== WHAT IS EXPECTED ==
Reproduce the listing that follows in full. Omit its images.

== SOURCE DATA ==
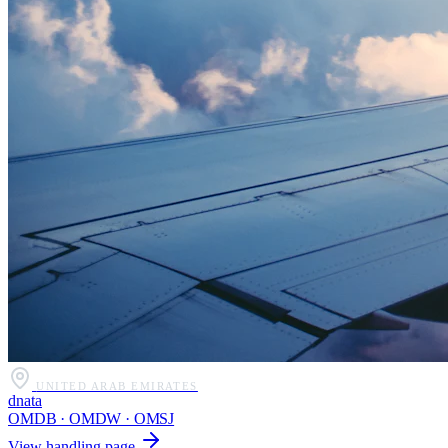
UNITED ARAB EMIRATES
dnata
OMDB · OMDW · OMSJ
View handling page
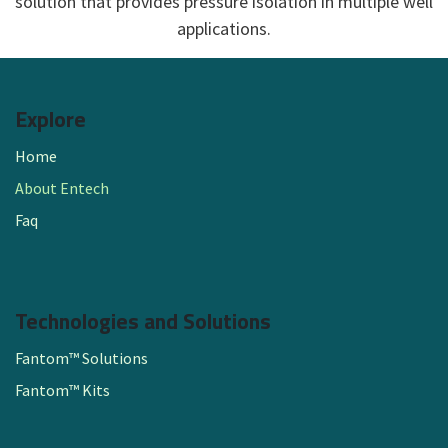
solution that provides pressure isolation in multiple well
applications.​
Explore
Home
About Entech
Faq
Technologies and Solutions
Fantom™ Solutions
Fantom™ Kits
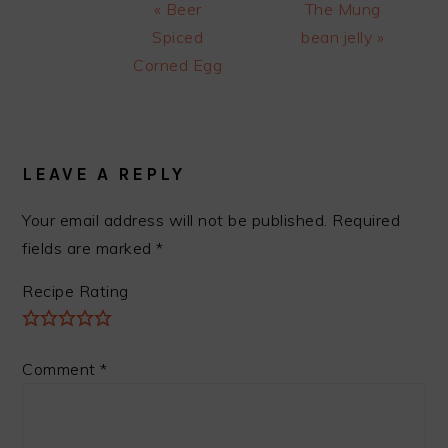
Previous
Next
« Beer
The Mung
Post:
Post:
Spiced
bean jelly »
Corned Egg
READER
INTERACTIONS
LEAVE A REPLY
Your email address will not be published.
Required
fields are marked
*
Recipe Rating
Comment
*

== SOLVED PROBLEM ==
UNITED ARAB EMIRATES
dnata
OMDB · OMDW · OMSJ
View handling page
solution that provides pressure isolation in multiple well
applications.​
Explore
Home
About Entech
Faq
Technologies and Solutions
Fantom™ Solutions
Fantom™ Kits
Previous
Next
« Beer
The Mung
Post:
Post:
Spiced
bean jelly »
Corned Egg
READER
INTERACTIONS
LEAVE A REPLY
Your email address will not be published.
Required
fields are marked
*
Recipe Rating
Comment
*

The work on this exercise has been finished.